There are three different things in LLM serving called "caching." They live at three different layers, they cache three different objects, and exactly one of them can quietly hand a user the wrong answer. The word is the same, so teams treat them as interchangeable — and then enable the one they didn't mean. Here's how to tell them apart, in the order you'll meet them.
One: prompt caching (it's on your bill)
If you call a hosted model, "caching" means the provider's billing feature. You mark a stable prefix — a long system prompt, a tool catalog, a stack of few-shot examples — and the provider keeps the computed state around so it doesn't reprocess those tokens next call. The savings land on your invoice.
The numbers are worth memorizing because they decide your prompt layout. Anthropic's prompt caching reads a cached prefix at 0.1x the normal input price — a 90% discount — while a cache write costs 1.25x, on a roughly five-minute sliding TTL, with a 1,024-token minimum before anything caches at all. OpenAI does it automatically for prompts over 1,024 tokens, matching in 128-token increments and routing repeat prefixes to a warm server with no code change. Gemini splits it into implicit (automatic) and explicit (you create a cached-content object) modes.
The operational rule falls straight out of the pricing: put the stable bytes first and keep them byte-identical. Inject a timestamp or reorder your tools at the top of the prompt and you've moved the cache boundary, blown the write, and paid full freight. This is the layer the existing playbook on why your prompt cache keeps missing is about — and it's the only one that ever touches a dollar figure.
Two: prefix caching (it's in your GPU)
Now self-host the model and the word changes meaning underneath you. There's no provider, no bill, and no cache_control parameter — yet your inference engine is doing something that looks identical from the outside and is completely different inside.

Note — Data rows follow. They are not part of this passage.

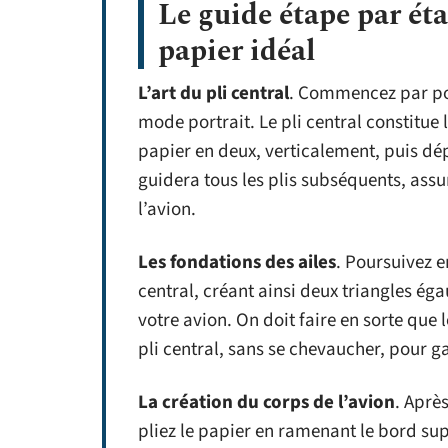
Le guide étape par éta
papier idéal
L’art du pli central
. Commencez par pos
mode portrait. Le pli central constitue 
papier en deux, verticalement, puis dépl
guidera tous les plis subséquents, assu
l’avion.
Les fondations des ailes
. Poursuivez e
central, créant ainsi deux triangles éga
votre avion. On doit faire en sorte que 
pli central, sans se chevaucher, pour ga
La création du corps de l’avion
. Aprè
pliez le papier en ramenant le bord supé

When a model processes a prompt, it builds a KV cache: the attention key/value tensors for every token, held in GPU memory. Automatic prefix caching keeps those tensors around so that the next request sharing the same prefix skips the prefill for it entirely. vLLM's implementation hashes each KV block by its tokens plus everything before it and reuses physical blocks across requests on top of PagedAttention; SGLang's RadixAttention organizes the same idea as an LRU radix tree of cached prefixes. Either way you flip one switch (enable_prefix_caching in vLLM; on by default in SGLang) and concurrent requests that share a system prompt stop recomputing it.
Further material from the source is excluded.